If you whack a rod on a table at the very end, it will spin like crazy, but won't translate much since you missed the center of gravity. To get it translating you want to hit close to the center of gravity.
Could it be that the bar is acting as a lever when you push it at the end, ie you have a moment about the CoM, and that pushing it at the CoM produces no such moment. Like using a spanner with a long handle reduces the work, pushing the bar at the end increases its energy.
Originally posted by corp1131I don't think using the same force in a different part of the bar can modify the energy, can it? If you swing a hammer with X Joules of energy behind it, you won't create or destroy energy depending where you hit the bar. Nor do I think you'll get more efficiency of energy transfer by hitting the bar on the end.
Could it be that the bar is acting as a lever when you push it at the end, ie you have a moment about the CoM, and that pushing it at the CoM produces no such moment. Like using a spanner with a long handle reduces the work, pushing the bar at the end increases its energy.

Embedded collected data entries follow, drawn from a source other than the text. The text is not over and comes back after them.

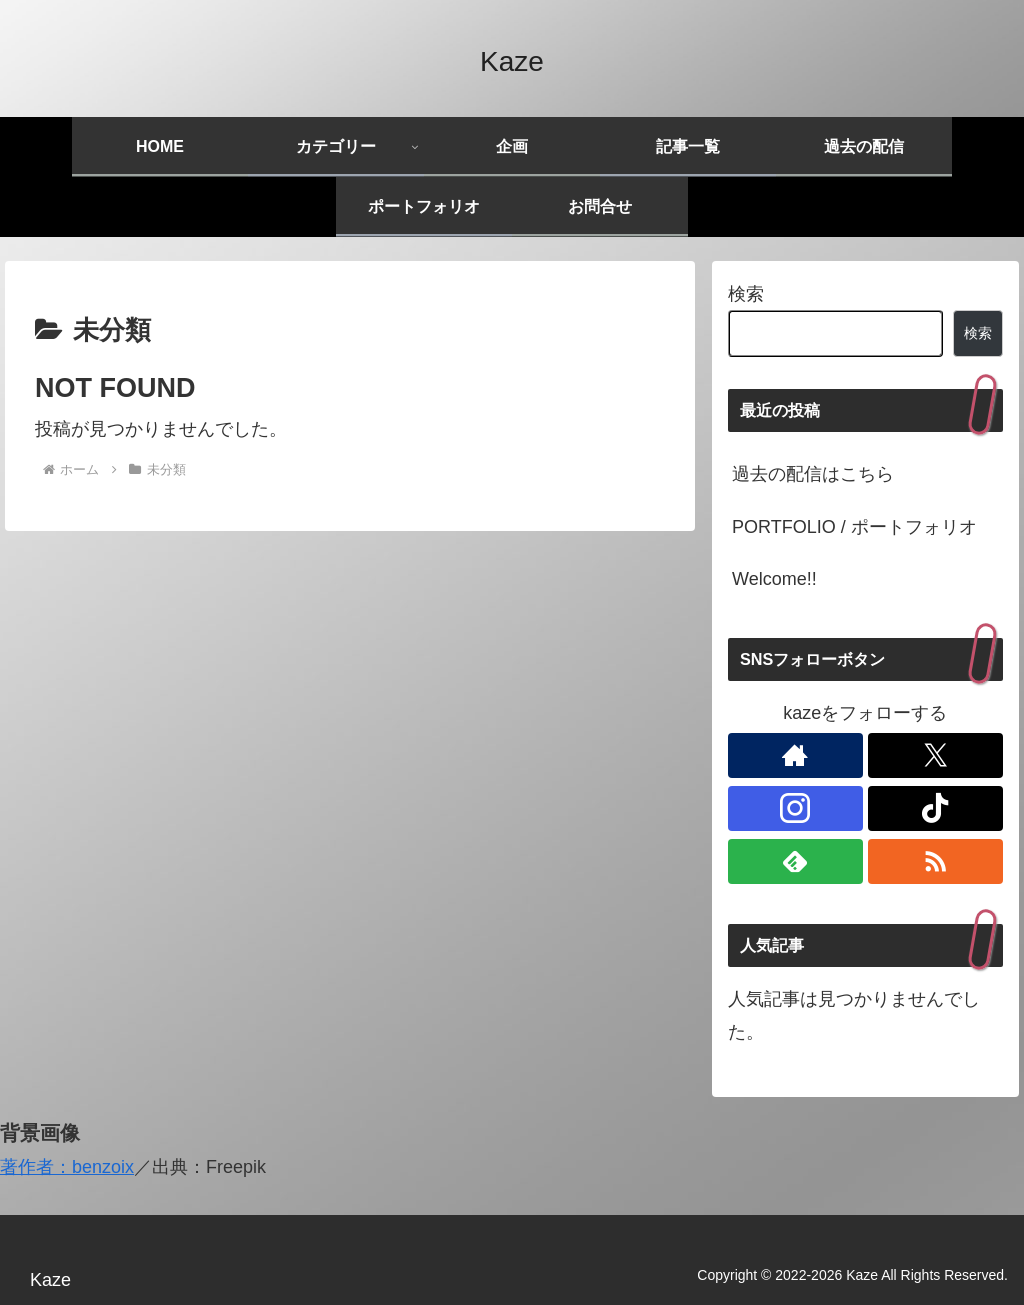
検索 (746, 294)
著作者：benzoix (67, 1167)
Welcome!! (774, 579)
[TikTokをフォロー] (935, 808)
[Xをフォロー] (935, 755)
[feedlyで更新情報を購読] (795, 861)
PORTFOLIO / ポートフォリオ (854, 527)
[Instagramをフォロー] (795, 808)
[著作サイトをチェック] (795, 755)
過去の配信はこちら (813, 474)
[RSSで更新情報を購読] (935, 861)
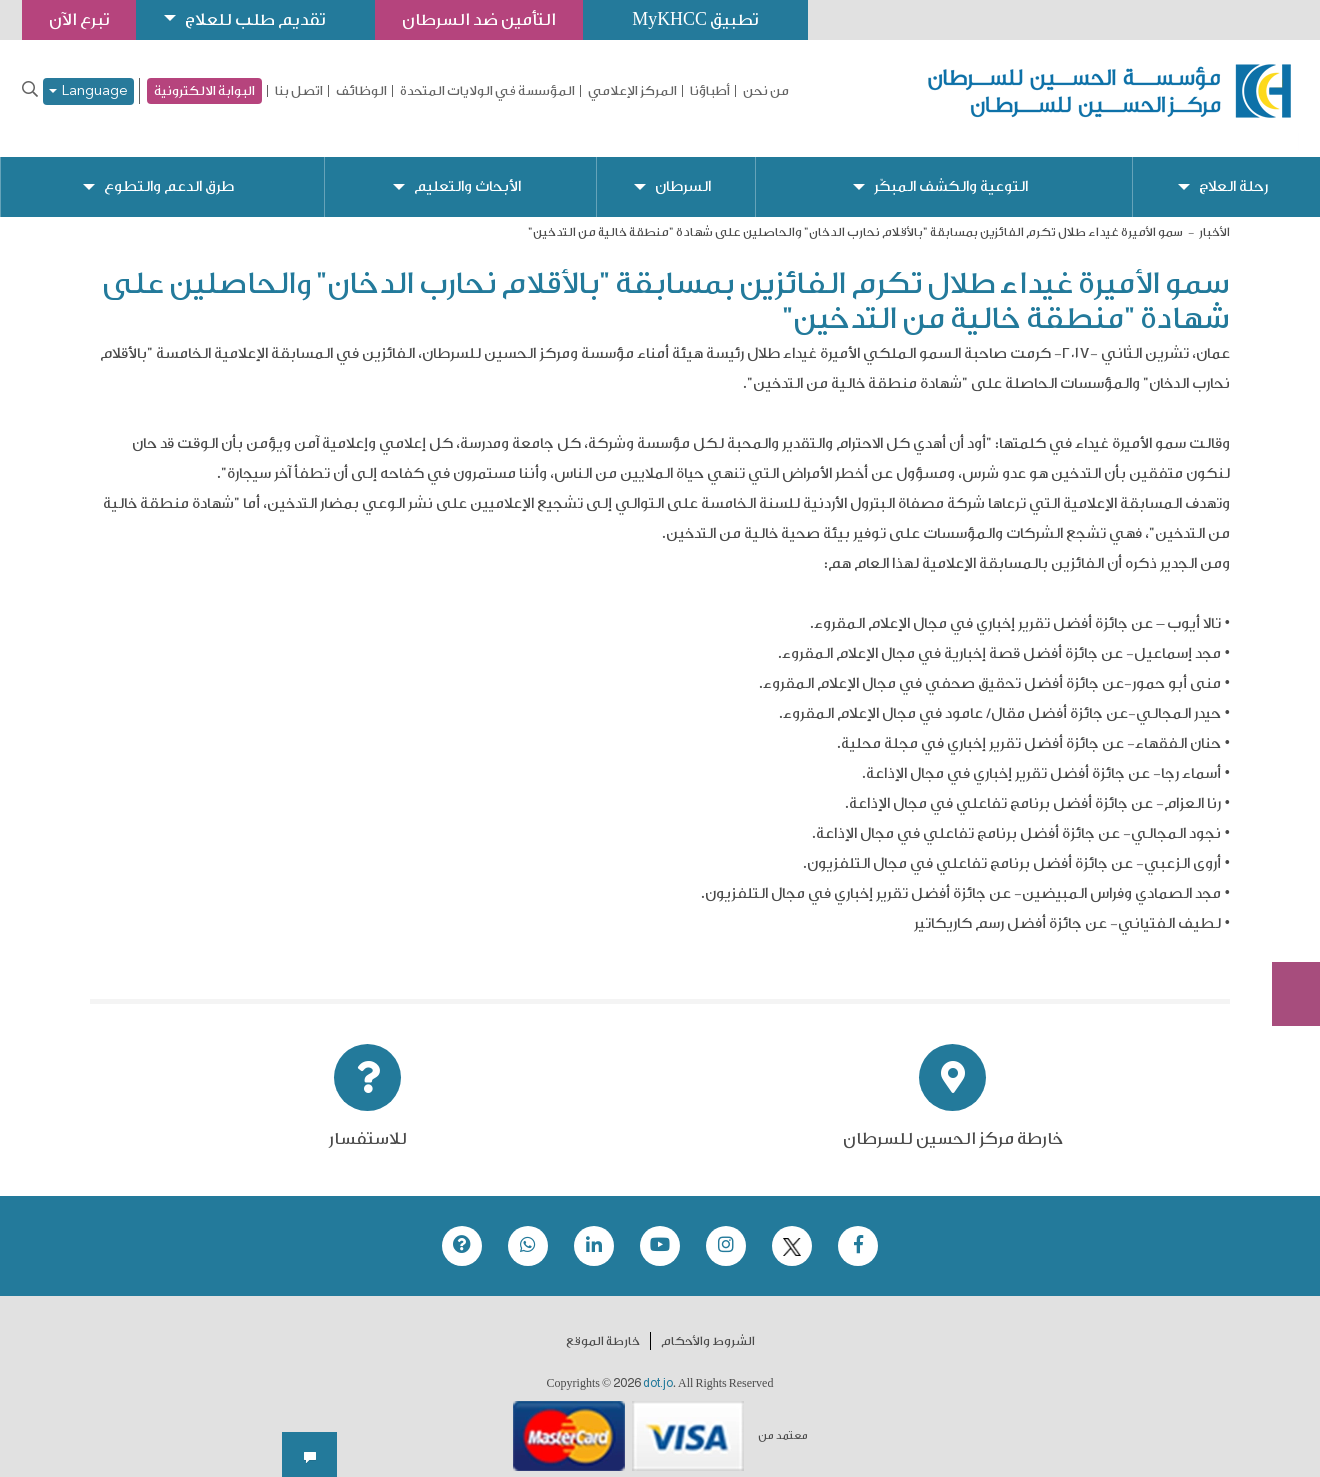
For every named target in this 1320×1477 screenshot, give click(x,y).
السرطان (682, 170)
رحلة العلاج (1233, 170)
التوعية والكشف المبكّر (950, 170)
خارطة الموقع (603, 1325)
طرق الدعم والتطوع (169, 170)
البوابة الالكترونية (204, 90)
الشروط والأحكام (708, 1325)
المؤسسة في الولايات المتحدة (487, 91)
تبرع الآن (1285, 847)
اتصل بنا (299, 91)
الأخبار (1214, 216)
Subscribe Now (1285, 922)
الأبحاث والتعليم (466, 170)
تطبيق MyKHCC (697, 19)
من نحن (766, 91)
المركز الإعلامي (632, 91)
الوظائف (361, 91)
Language (88, 91)
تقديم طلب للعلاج (256, 19)
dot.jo (658, 1367)
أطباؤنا (710, 91)
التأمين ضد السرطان (480, 19)
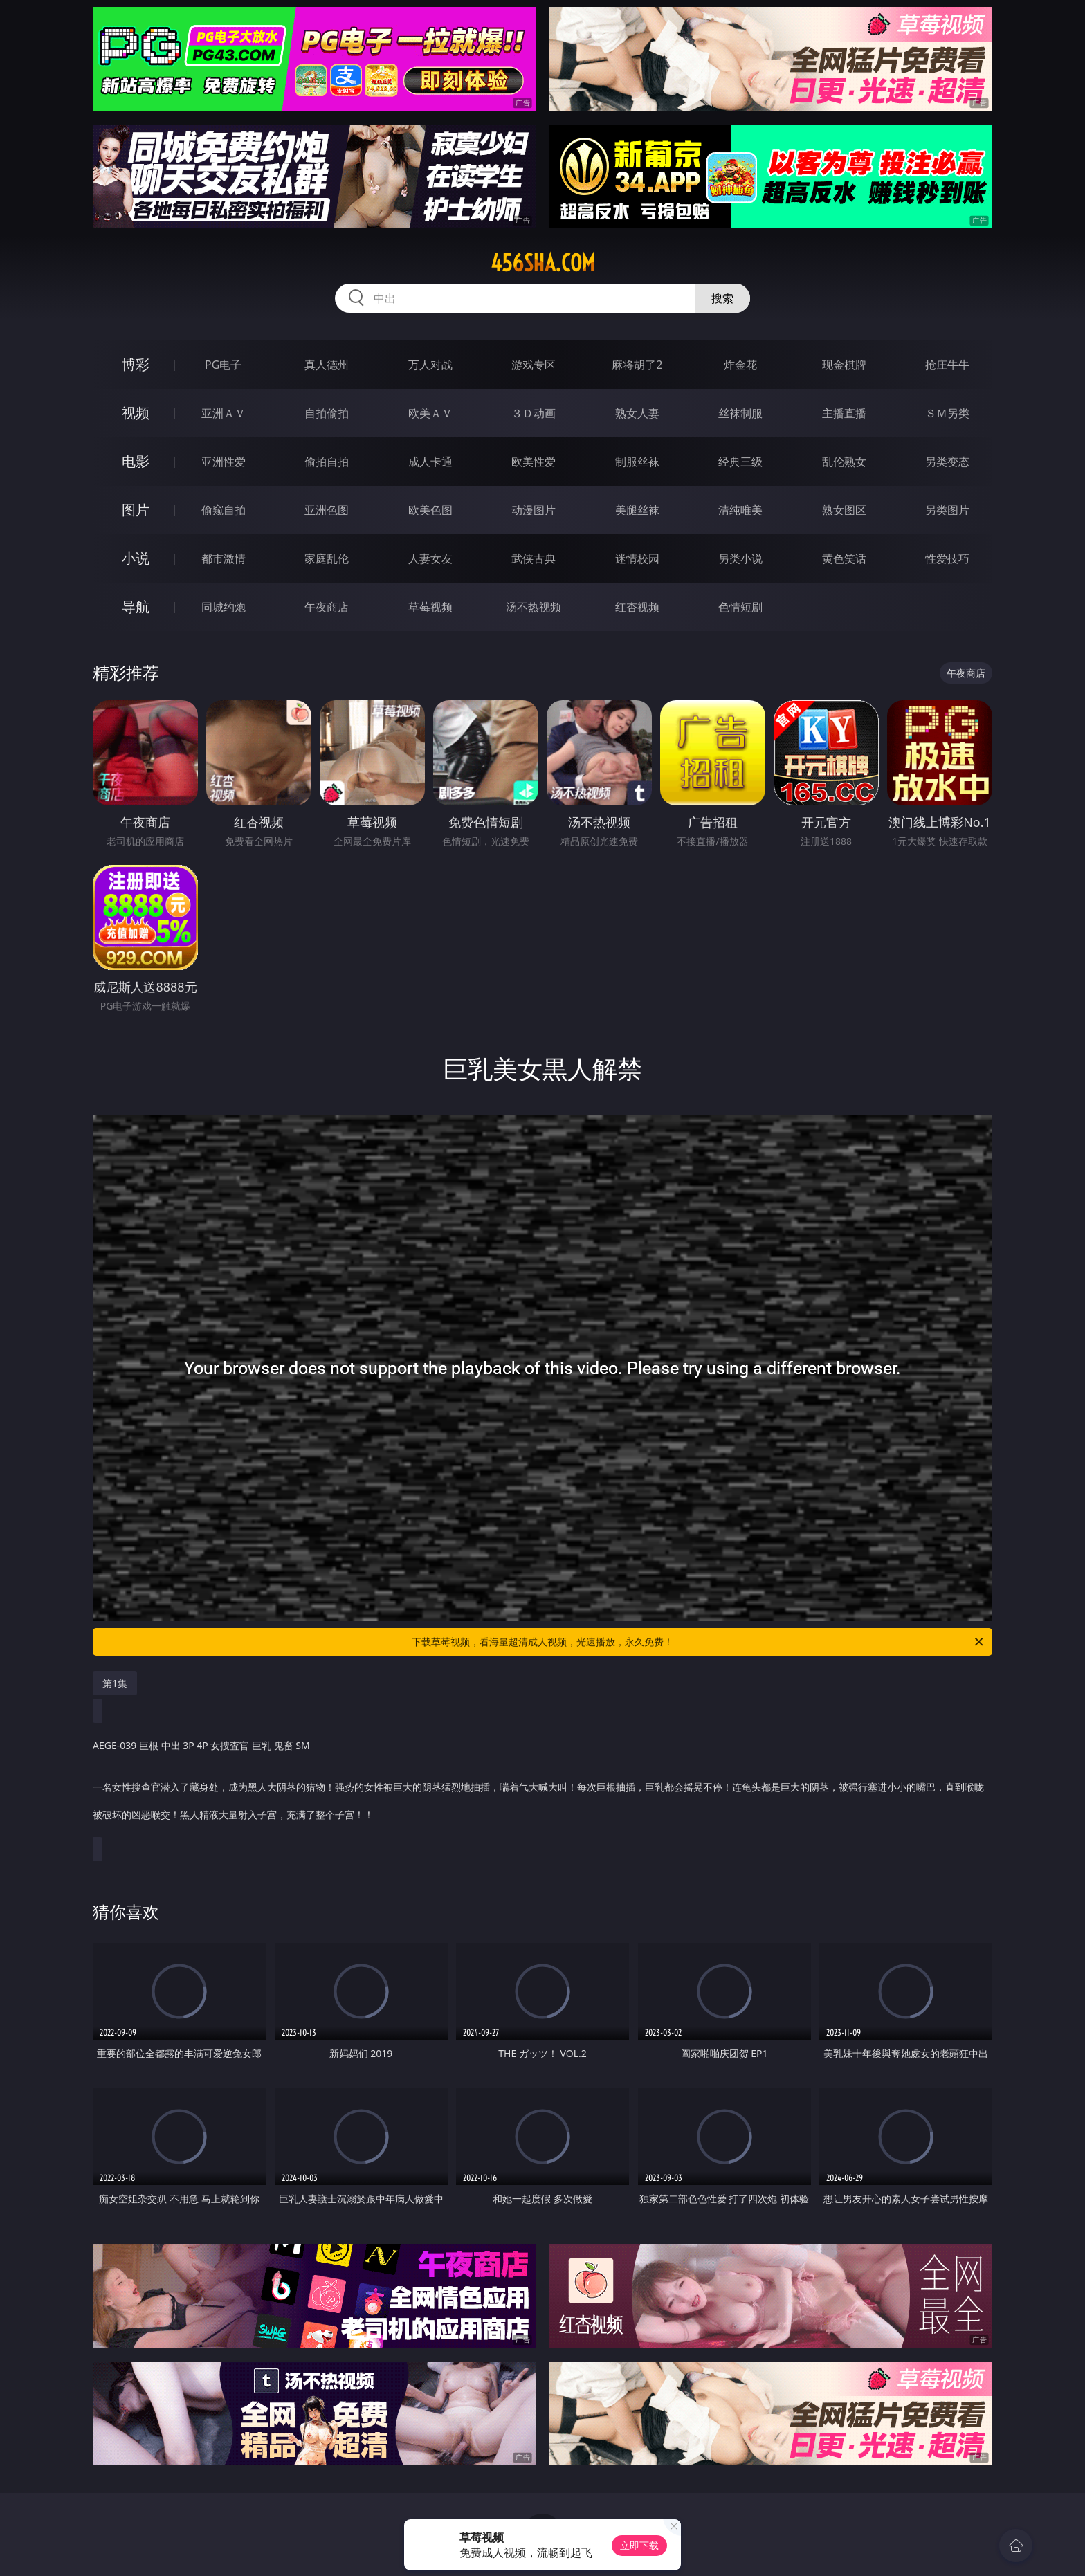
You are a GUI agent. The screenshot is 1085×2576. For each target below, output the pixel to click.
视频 (135, 412)
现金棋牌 (844, 364)
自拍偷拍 (326, 413)
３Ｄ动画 (533, 413)
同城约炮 (223, 606)
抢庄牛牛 (947, 364)
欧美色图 (430, 510)
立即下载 (639, 2545)
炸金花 (740, 364)
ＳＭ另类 (947, 413)
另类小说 (740, 558)
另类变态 (947, 461)
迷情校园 (637, 558)
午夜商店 (326, 606)
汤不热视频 (533, 606)
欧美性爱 (533, 461)
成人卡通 (430, 461)
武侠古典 (533, 558)
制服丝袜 (637, 461)
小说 (135, 558)
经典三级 (740, 461)
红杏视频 (637, 606)
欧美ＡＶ (430, 413)
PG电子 (223, 364)
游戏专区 (533, 364)
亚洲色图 (326, 510)
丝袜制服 (740, 413)
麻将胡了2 (637, 364)
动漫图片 (533, 510)
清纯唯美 (740, 510)
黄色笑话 (844, 558)
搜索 (722, 298)
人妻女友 (430, 558)
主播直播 (844, 413)
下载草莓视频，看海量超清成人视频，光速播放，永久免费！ (698, 1642)
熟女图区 (844, 510)
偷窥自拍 (223, 510)
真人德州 (326, 364)
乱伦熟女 (844, 461)
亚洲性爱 (223, 461)
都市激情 (223, 558)
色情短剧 (740, 606)
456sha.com (543, 263)
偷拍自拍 (326, 461)
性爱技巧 (947, 558)
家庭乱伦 (326, 558)
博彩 (135, 364)
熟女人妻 (637, 413)
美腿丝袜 (637, 510)
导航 (135, 606)
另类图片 (947, 510)
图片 (135, 509)
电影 (135, 461)
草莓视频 (430, 606)
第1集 (114, 1683)
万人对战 (430, 364)
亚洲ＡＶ (223, 413)
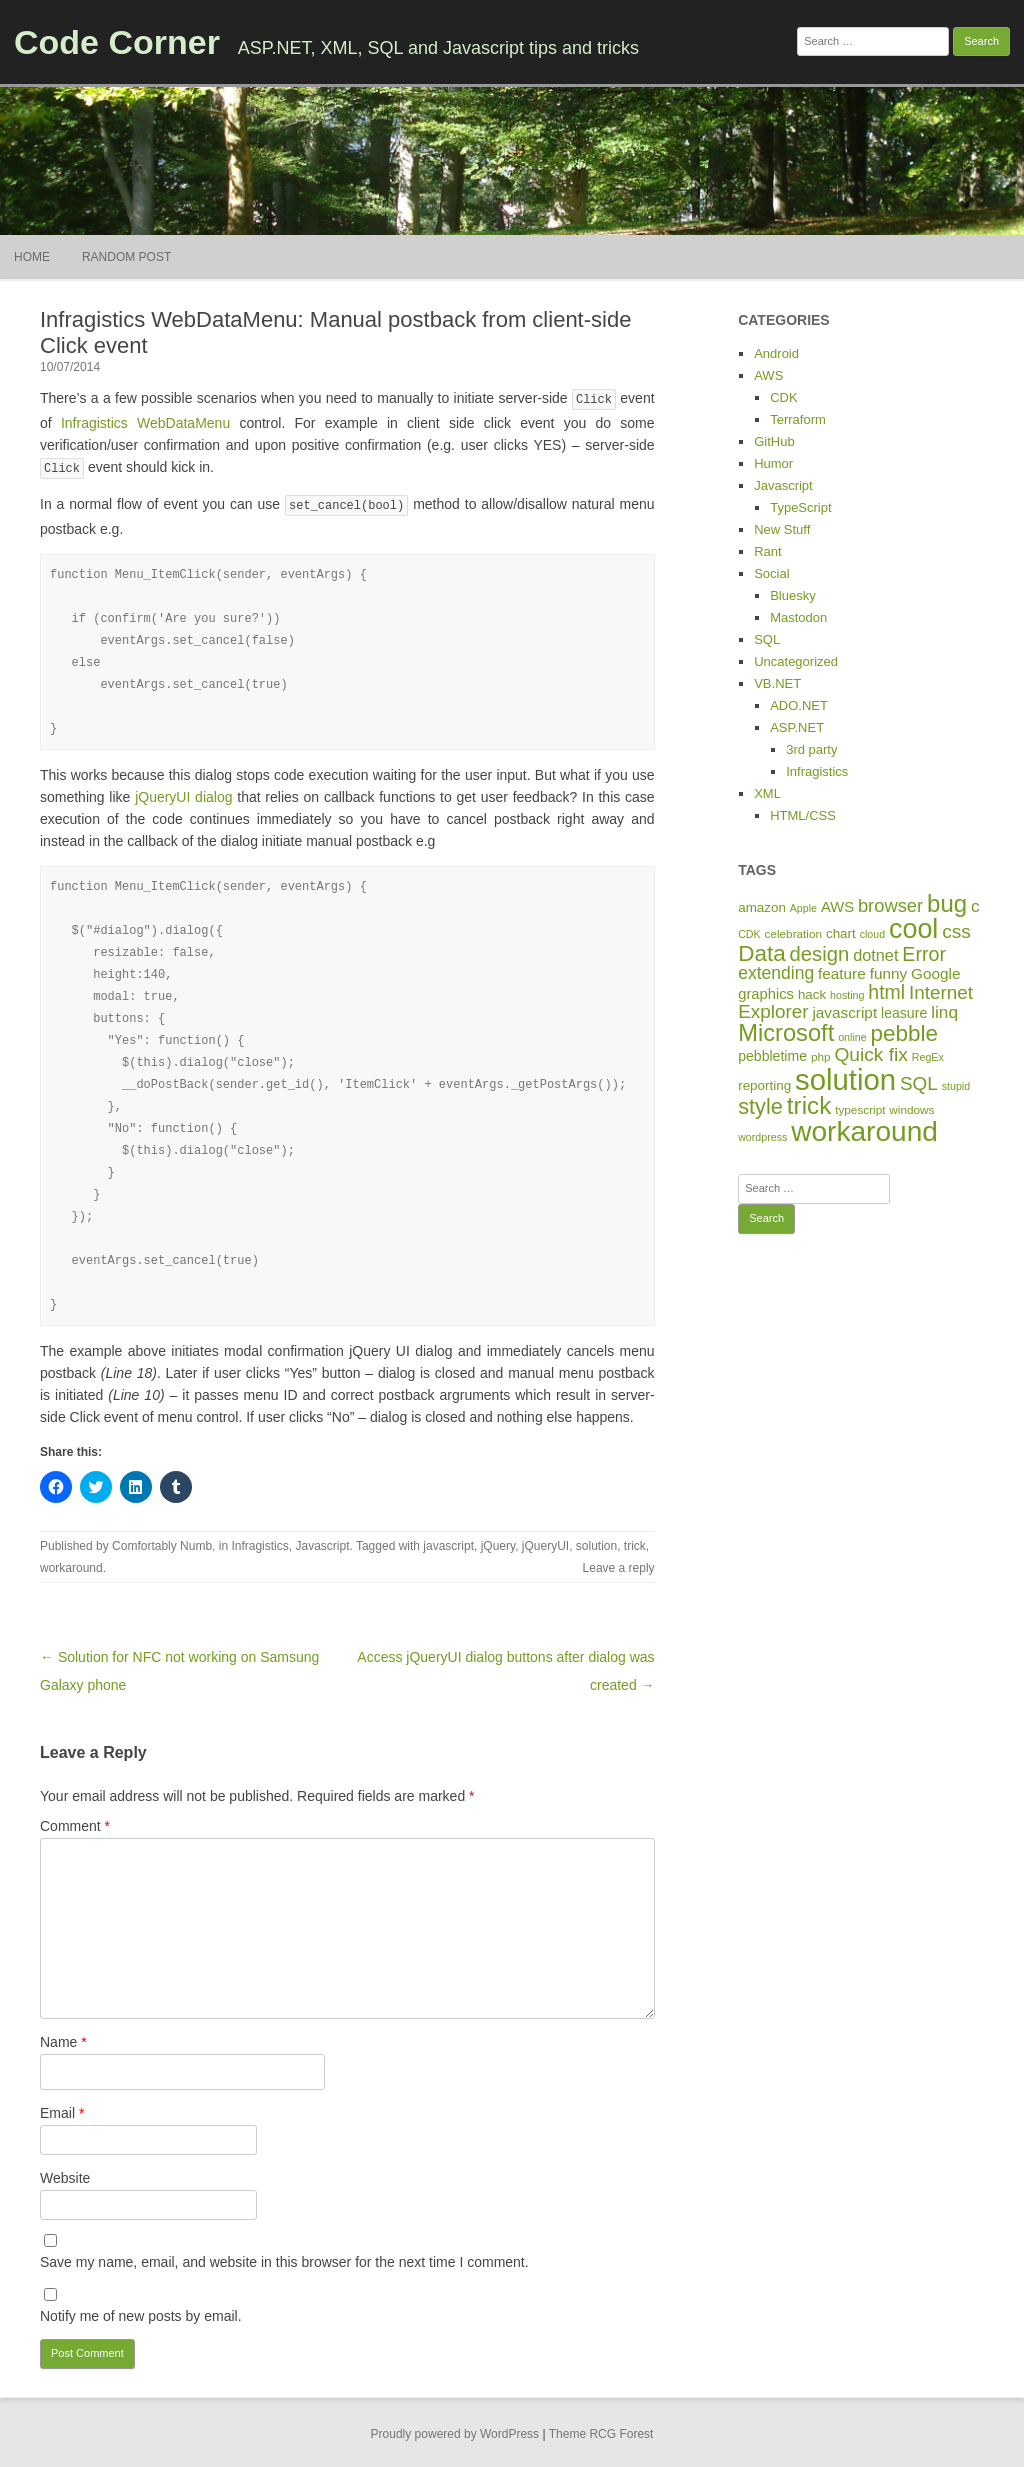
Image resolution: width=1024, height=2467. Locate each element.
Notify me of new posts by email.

Does a hammer with X kinetic energy produce a different force or impulse depending on where on the bar it hits? I kind of doubt that. If this is the case, then the answer is that there is just more energy in the impulse at the end because the hammer is swung harder, and this is where the extra kinetic energy in the bar came from.
That is true, in reality you would have to swing your hammer harder when hitting at the end in order to produce the same impulse. That's because when you hit it at the end it wil move away from the force faster than at the centre, thus reducting the contact time of the force or the "strengh" of the force "felt" by the bar or whatever as it moves away.
If you hit a rod with a ball at the end and centre, moving at the same speed each time, the ball at the end will hit with a lower impulse as the rod will begin to move away from the ball faster than it would do at the middle. The ball would probably carry on in the same direction. If it hit the middle, the rod would move away slower and with a bigger impulse. The ball would probably stop dead.
So for the case of the impulses being the same, that would mean a "harder blow" as we see it in reality.